Whenever you are tasked with designing an automaton to recognise a given language, you should first ask yourself: what should the states of the automaton be? And, to answer this question, you need to ask yourself further: if I wanted to design an algorithm that checks if a word is in this language, and my algorithm is restricted to looking at just one letter at a time (it cannot write the whole input into memory), then what does the algorithm need to remember as it executes? This will correspond to the states of the automaton.

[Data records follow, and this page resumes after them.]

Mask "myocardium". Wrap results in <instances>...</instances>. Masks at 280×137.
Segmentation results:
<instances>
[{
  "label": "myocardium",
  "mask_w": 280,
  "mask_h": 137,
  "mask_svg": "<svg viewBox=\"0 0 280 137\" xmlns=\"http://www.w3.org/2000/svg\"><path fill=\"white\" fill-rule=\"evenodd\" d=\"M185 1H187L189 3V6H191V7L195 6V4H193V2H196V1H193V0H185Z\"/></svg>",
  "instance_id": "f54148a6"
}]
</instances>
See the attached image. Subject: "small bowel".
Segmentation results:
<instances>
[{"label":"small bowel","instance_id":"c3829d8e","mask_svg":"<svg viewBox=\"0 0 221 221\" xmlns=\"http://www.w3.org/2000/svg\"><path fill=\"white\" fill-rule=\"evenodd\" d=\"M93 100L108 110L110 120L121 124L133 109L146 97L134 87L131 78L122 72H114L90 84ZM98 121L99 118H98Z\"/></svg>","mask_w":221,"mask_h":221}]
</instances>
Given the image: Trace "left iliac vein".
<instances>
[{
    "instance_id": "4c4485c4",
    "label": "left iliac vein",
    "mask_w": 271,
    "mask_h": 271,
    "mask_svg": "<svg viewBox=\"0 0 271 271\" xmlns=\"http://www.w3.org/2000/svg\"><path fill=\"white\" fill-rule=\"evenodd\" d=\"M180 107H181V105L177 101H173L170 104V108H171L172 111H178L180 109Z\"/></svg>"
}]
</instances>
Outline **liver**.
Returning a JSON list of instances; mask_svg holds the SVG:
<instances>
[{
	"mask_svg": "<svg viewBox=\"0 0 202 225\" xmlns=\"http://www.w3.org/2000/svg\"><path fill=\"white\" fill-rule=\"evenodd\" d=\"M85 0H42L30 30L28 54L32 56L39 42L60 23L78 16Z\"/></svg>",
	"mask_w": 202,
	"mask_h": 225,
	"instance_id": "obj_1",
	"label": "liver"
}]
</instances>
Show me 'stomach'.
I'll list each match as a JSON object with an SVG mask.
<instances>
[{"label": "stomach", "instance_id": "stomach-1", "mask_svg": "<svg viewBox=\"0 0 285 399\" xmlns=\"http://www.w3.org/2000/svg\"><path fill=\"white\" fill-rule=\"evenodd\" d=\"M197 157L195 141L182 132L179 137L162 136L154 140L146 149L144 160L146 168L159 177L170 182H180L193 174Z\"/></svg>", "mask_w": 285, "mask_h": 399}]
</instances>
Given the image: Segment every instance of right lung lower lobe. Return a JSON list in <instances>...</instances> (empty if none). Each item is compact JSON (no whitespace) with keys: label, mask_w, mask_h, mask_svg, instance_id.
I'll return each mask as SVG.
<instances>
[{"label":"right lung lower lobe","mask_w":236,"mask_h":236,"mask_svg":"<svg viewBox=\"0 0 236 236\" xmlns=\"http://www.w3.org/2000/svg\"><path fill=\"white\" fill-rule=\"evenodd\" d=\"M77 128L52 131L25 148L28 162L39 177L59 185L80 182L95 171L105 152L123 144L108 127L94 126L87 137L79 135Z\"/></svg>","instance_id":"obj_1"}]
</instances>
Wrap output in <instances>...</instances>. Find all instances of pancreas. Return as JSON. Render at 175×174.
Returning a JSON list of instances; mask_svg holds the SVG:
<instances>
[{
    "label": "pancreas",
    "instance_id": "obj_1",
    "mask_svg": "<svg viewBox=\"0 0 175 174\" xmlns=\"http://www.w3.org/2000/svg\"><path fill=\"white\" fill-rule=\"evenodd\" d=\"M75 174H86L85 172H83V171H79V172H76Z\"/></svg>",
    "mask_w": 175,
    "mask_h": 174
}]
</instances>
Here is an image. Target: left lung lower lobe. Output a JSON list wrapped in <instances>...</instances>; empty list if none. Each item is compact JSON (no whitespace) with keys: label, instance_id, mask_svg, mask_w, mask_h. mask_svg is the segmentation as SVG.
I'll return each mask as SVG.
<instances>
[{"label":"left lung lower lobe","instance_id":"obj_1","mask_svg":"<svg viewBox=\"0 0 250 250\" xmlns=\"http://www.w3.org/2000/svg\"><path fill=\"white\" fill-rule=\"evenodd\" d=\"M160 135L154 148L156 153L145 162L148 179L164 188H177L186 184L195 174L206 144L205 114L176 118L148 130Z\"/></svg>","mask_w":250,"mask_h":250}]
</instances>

In this case, an algorithm for checking if a string contains both $aa$ as a substring and an even number of $a$ and which proceeds one letter at a time would be as follows:

1
2
3
4
5
6
7
8
9
10
11
12
13
14
15
16
    even := true
    consecutive_as := 0

    while there is another letter to read do
         read the next letter x
         if x = a then
           even := not even
           consecutive_as := min(consecutive_as + 1, 2)
         else
           if consecutive_as = 1 then
             consecutive_as := 0

    if even = true && consecutive_aa = 2 then
      ACCEPT
    else
      REJECT

In other words, it would need to remember two things in between finishing reading in one letter and reading in the next: the parity of the number of $a$ and how far through finding the substring $aa$ it is. In the above algorithm, these were represented concretely by a Boolean variable “even” and an integer variable “consecutive_a”, but this number variable will only take on 3 values: 0, 1 and 2. In our automaton, we will have one state for each of the possible combinations of values of these variables (but we will label them with our more intuitive names from before).

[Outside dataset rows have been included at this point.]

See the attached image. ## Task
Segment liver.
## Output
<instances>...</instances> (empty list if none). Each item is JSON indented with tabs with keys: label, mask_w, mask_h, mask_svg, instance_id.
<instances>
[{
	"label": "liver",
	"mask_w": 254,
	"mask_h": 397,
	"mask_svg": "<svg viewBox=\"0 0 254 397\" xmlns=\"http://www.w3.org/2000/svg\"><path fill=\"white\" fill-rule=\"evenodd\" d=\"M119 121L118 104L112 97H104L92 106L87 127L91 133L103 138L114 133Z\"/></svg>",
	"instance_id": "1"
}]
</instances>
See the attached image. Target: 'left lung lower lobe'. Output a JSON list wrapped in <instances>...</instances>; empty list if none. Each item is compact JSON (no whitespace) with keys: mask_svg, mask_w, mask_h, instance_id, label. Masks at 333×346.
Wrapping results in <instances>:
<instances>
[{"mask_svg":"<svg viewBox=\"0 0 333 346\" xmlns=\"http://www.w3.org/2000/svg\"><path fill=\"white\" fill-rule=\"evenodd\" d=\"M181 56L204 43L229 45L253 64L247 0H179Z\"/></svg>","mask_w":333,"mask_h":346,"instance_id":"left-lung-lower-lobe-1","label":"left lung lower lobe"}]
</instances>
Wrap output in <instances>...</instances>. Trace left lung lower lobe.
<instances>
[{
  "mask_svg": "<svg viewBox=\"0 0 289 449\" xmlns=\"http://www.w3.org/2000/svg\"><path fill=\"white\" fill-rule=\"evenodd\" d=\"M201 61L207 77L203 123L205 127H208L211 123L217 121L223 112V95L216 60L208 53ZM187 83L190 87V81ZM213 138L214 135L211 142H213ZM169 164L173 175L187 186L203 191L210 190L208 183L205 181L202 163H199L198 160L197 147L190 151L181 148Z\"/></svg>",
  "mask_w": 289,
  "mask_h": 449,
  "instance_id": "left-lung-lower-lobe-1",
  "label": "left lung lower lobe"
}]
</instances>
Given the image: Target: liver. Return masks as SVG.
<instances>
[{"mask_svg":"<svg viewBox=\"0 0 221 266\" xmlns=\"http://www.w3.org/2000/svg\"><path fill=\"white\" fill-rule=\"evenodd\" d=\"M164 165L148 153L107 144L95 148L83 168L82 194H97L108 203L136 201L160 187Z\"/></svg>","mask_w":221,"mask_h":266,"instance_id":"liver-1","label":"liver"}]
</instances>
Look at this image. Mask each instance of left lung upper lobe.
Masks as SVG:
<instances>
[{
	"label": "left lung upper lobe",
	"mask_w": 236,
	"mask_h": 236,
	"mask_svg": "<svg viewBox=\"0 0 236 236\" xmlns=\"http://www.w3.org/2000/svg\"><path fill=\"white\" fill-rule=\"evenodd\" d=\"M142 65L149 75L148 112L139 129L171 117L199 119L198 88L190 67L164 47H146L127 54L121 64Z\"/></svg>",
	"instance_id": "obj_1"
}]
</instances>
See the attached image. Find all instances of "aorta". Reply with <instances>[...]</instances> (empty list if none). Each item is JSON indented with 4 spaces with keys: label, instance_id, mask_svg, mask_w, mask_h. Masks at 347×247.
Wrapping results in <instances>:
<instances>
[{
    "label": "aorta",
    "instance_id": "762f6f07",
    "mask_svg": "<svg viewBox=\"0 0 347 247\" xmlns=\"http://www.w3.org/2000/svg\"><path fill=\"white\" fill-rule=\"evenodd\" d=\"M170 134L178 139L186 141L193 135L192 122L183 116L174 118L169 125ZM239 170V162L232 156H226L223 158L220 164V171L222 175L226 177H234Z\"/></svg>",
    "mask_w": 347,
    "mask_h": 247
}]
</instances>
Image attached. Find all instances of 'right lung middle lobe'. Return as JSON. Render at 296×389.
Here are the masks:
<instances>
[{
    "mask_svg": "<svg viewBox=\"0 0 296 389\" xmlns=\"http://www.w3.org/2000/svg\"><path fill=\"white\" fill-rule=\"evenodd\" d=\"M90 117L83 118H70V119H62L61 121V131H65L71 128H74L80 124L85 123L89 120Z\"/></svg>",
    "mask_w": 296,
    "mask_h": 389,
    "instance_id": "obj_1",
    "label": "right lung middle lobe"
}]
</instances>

The idea is that, e.g. the state (even,a_) is the state of the automaton after it has read in an even number of a and it has so far seen one consecutive a. Hence, if it sees another a in this state, it will transition to (odd, aa) because it will now have seen an odd number of a and it will have seen two consecutive a. It has one accepting state, which is the state (even,aa), because the idea is that the automaton reaches that state only after reading in an even number of a and after seeing two a consecutively.

However, note that the way you label the states has no effect on the computation, there is nothing in the definition of accepting run that asks you to “look inside” a state or see what it is “named”. How you choose to name your states (which objects you choose to represent your states) is purely a way to help reader understand what is the key idea of your automaton (and it will help you a lot when you design a finite automaton).